To do: How many separate lines of the data contain "Kinshasa"? Give the count and nothing else.
* * *
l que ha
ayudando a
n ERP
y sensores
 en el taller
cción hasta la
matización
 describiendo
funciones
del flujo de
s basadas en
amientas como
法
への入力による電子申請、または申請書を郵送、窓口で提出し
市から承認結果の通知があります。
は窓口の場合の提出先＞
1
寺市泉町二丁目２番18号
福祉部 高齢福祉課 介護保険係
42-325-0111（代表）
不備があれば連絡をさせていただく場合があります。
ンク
* * *
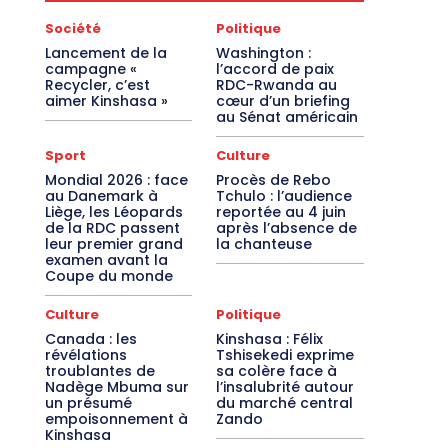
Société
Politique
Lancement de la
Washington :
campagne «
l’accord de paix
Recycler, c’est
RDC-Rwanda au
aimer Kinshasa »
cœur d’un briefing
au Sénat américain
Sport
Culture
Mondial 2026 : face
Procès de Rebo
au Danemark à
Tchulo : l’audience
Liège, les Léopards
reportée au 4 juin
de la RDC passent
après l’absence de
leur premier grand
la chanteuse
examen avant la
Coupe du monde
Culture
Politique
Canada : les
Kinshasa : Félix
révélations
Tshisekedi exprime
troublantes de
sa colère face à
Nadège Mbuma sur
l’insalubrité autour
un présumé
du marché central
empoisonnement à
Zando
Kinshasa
* * *
Written solution: 3